According to the paper, the leakage has not been on the part of disloyal public officials but from official documents submitted by the government to the International Monetary Fund (IMF). The Dispatch says that the documents, 16 pages, were submitted under a covering letter of November 3, 1999, to the Managing Director of the IMF, Mr Michel Camdessus.

The covering letter is said to have been signed by the Finance Minister, Mr Kwame Peprah, The paper says that an IMF Public Information Notice of December 7, 1999, also revealed portions of Ghana's 2000 budget. Mr Peprah, in his letter, is said to have hinted that the attached memorandum set out, among other measures, "the key elements of an economic strategy that the government intends to pursue during 2000".

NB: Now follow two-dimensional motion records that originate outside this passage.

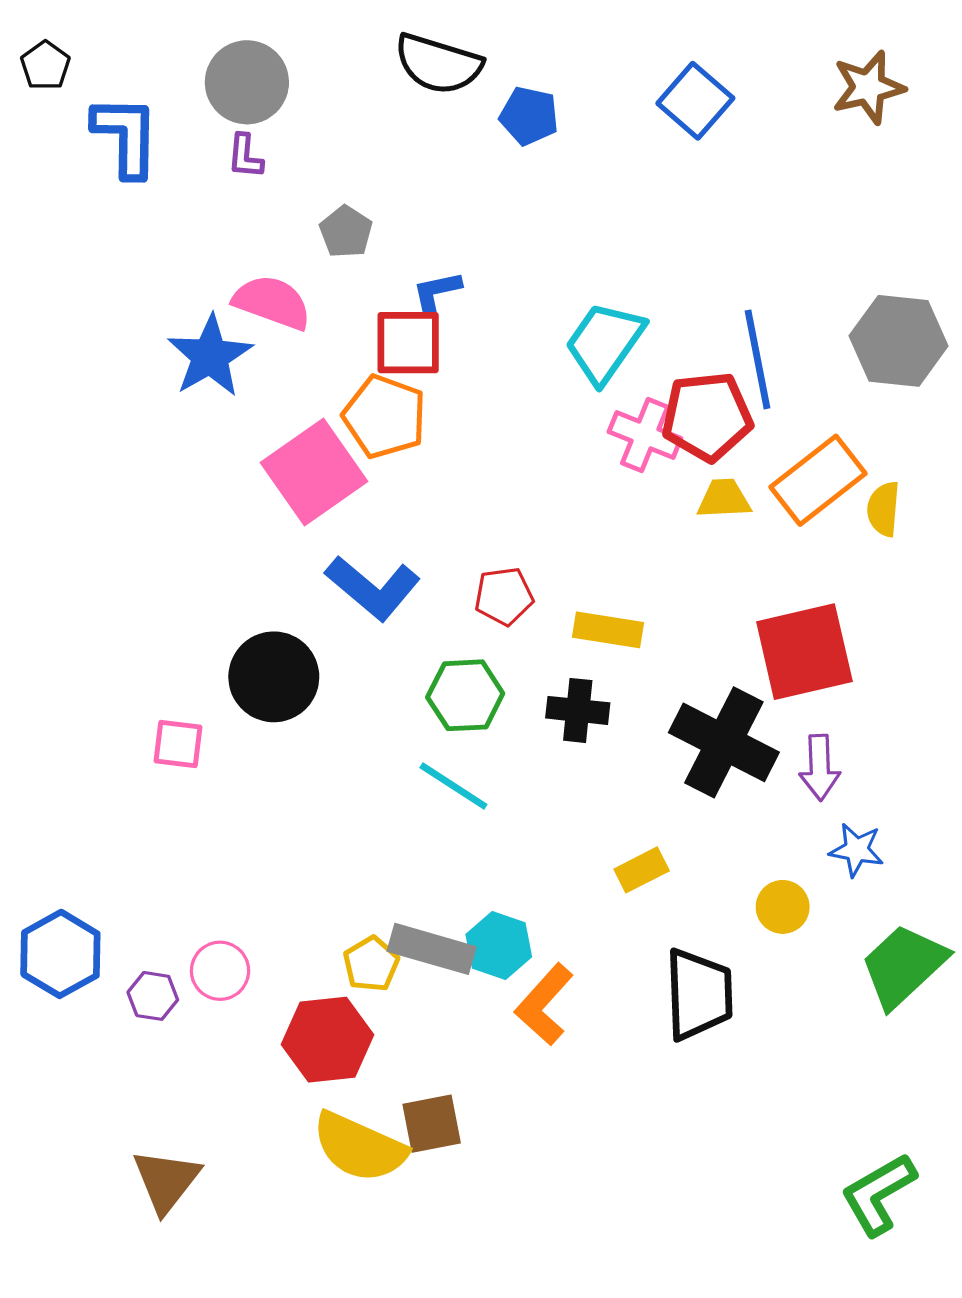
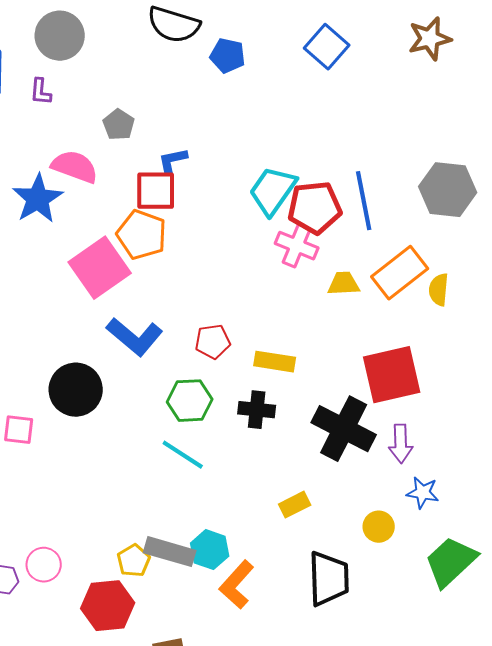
purple L-shape: (245, 156) -> (41, 92), moved
red pentagon: (707, 417) -> (315, 208), moved

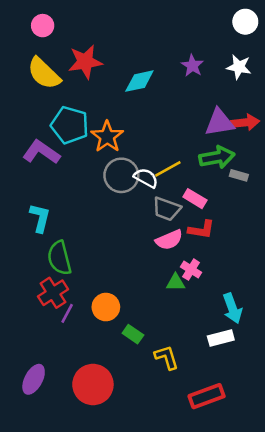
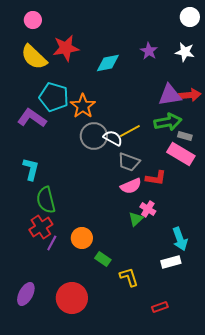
pink rectangle: (195, 199) -> (181, 154), moved, size x1.5
green triangle: (176, 282) -> (136, 219), turned -42
red rectangle: (207, 396) -> (160, 307), size x0.6

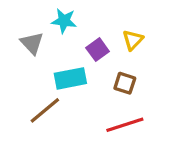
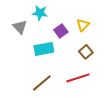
brown square: (125, 83) -> (86, 52), moved, turned 32
brown line: (45, 110) -> (42, 83), moved

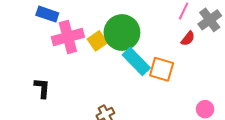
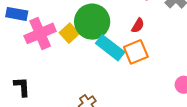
red semicircle: (188, 39) -> (138, 25), moved
orange square: (162, 69) -> (136, 52), turned -30

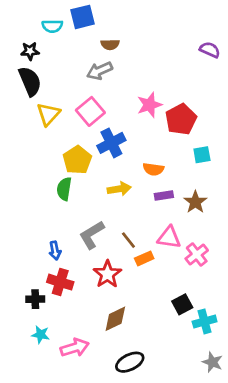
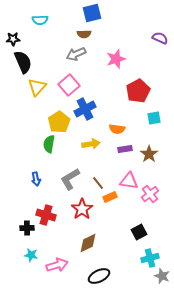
blue square: (82, 17) -> (92, 13), moved
black star: (30, 51) -> (13, 39), moved
pink star: (149, 105) -> (116, 59), moved
blue arrow: (55, 251) -> (36, 179), moved
cyan cross: (205, 321) -> (150, 258), moved

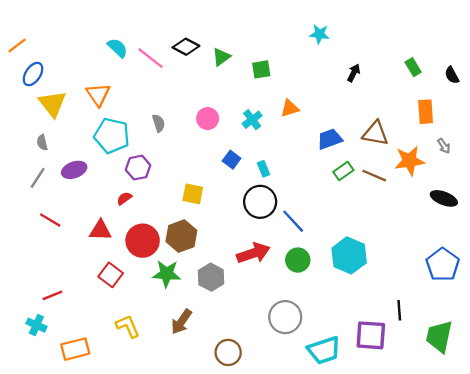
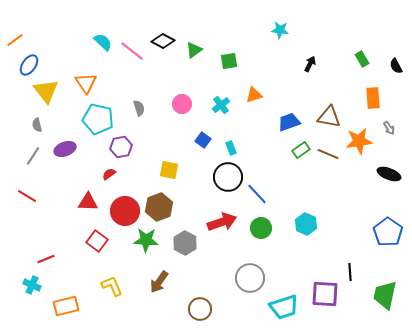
red line: (50, 220) -> (27, 196), moved
cyan hexagon: (349, 255) -> (306, 224), size x0.7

The Dispatch says that the memorandum "provides a summary of the economic trends in 1999 and prospects for 2000". According to the paper, the budget expected to be submitted to Parliament, will include "an increase in the Value Added Tax (VAT) rate; enhancement of non-tax revenue; increases in petroleum taxes; limitation of exemptions under the VAT and a reduction of the minimum cocoa prices paid by government to producers for lower quality beans".